#### What needs to be done
Write the full listing out again, word for word, but omit the pictures.
BEGIN Records provided
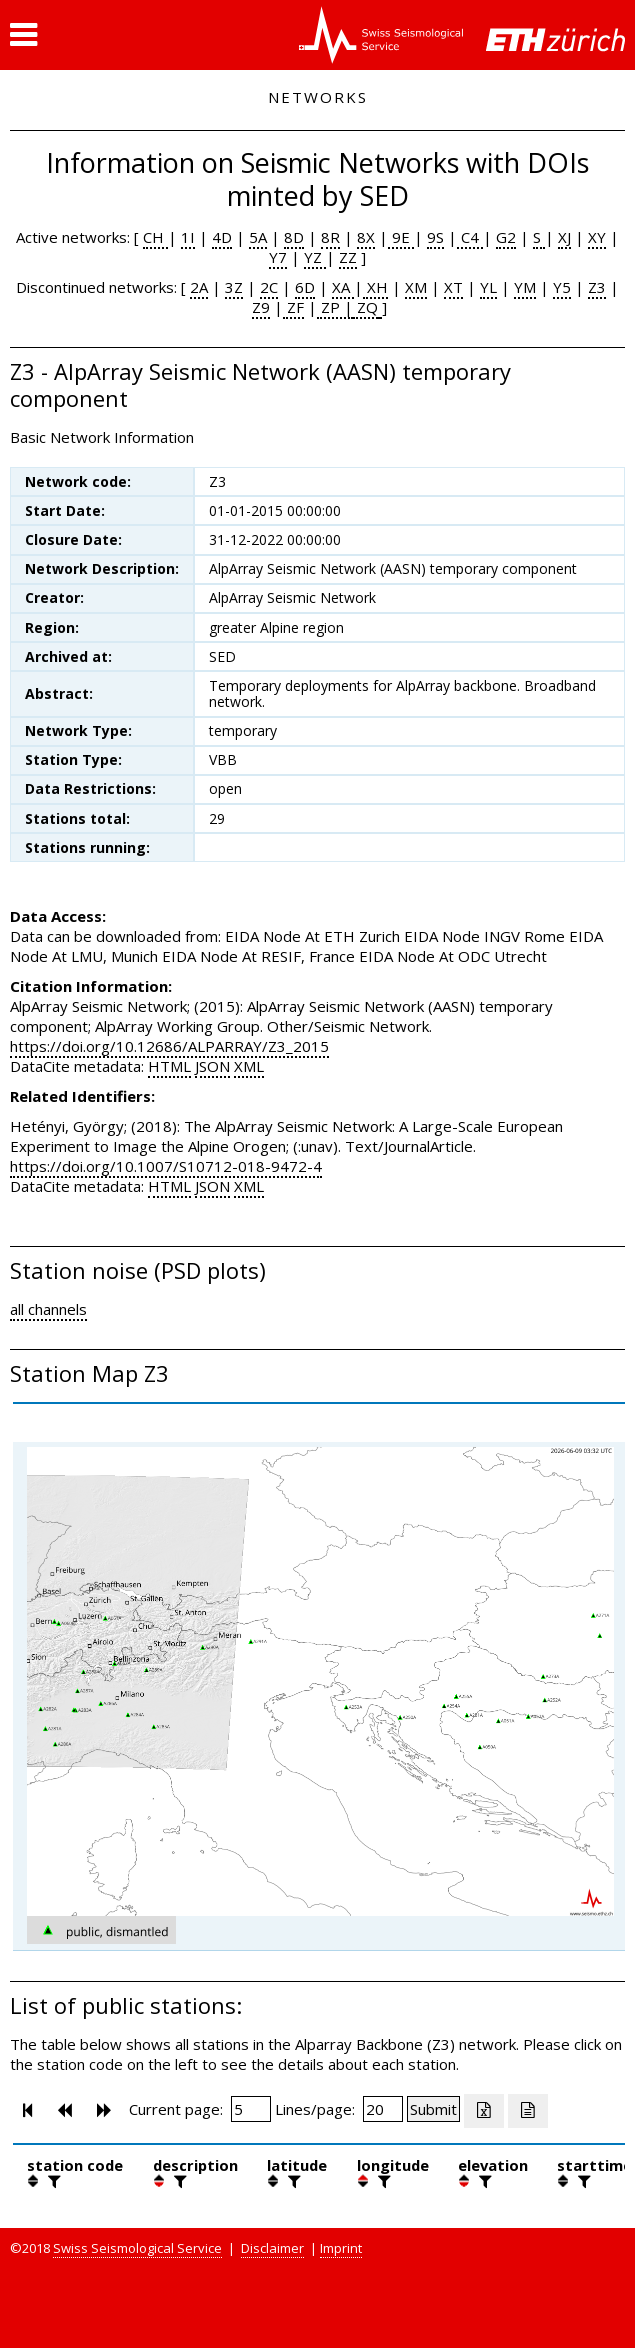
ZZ (348, 257)
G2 (506, 237)
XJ (564, 237)
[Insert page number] (251, 2109)
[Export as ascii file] (528, 2111)
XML (249, 1066)
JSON (212, 1066)
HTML (169, 1066)
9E (401, 237)
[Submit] (433, 2109)
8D (294, 237)
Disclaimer (272, 2248)
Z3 (597, 287)
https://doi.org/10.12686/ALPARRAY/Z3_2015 (169, 1046)
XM (416, 287)
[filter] (52, 2181)
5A (258, 237)
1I (188, 237)
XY (597, 237)
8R (330, 237)
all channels (48, 1309)
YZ (315, 257)
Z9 (261, 307)
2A (199, 287)
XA (343, 287)
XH (375, 287)
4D (222, 237)
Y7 (278, 257)
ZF (293, 307)
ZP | (335, 307)
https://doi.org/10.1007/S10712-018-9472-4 (166, 1166)
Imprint (341, 2248)
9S (435, 237)
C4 (470, 237)
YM (525, 287)
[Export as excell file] (484, 2111)
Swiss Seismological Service (137, 2248)
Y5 (562, 287)
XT (453, 287)
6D (305, 287)
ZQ (365, 307)
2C (269, 287)
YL (488, 287)
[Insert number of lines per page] (383, 2109)
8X (366, 237)
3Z (234, 287)
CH (155, 237)
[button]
END Records provided
#### Your solution
ZZ (348, 257)
G2 (506, 237)
XJ (564, 237)
[Insert page number] (251, 2109)
[Export as ascii file] (528, 2111)
XML (249, 1066)
JSON (212, 1066)
HTML (169, 1066)
9E (401, 237)
[Submit] (433, 2109)
8D (294, 237)
Disclaimer (272, 2248)
Z3 (597, 287)
https://doi.org/10.12686/ALPARRAY/Z3_2015 (169, 1046)
XM (416, 287)
[filter] (52, 2181)
5A (258, 237)
1I (188, 237)
XY (597, 237)
8R (330, 237)
all channels (48, 1309)
YZ (315, 257)
Z9 (261, 307)
2A (199, 287)
XA (343, 287)
XH (375, 287)
4D (222, 237)
Y7 (278, 257)
ZF (293, 307)
ZP | (335, 307)
https://doi.org/10.1007/S10712-018-9472-4 (166, 1166)
Imprint (341, 2248)
9S (435, 237)
C4 (470, 237)
YM (525, 287)
[Export as excell file] (484, 2111)
Swiss Seismological Service (137, 2248)
Y5 (562, 287)
XT (453, 287)
6D (305, 287)
ZQ (365, 307)
2C (269, 287)
YL (488, 287)
[Insert number of lines per page] (383, 2109)
8X (366, 237)
3Z (234, 287)
CH (155, 237)
[button]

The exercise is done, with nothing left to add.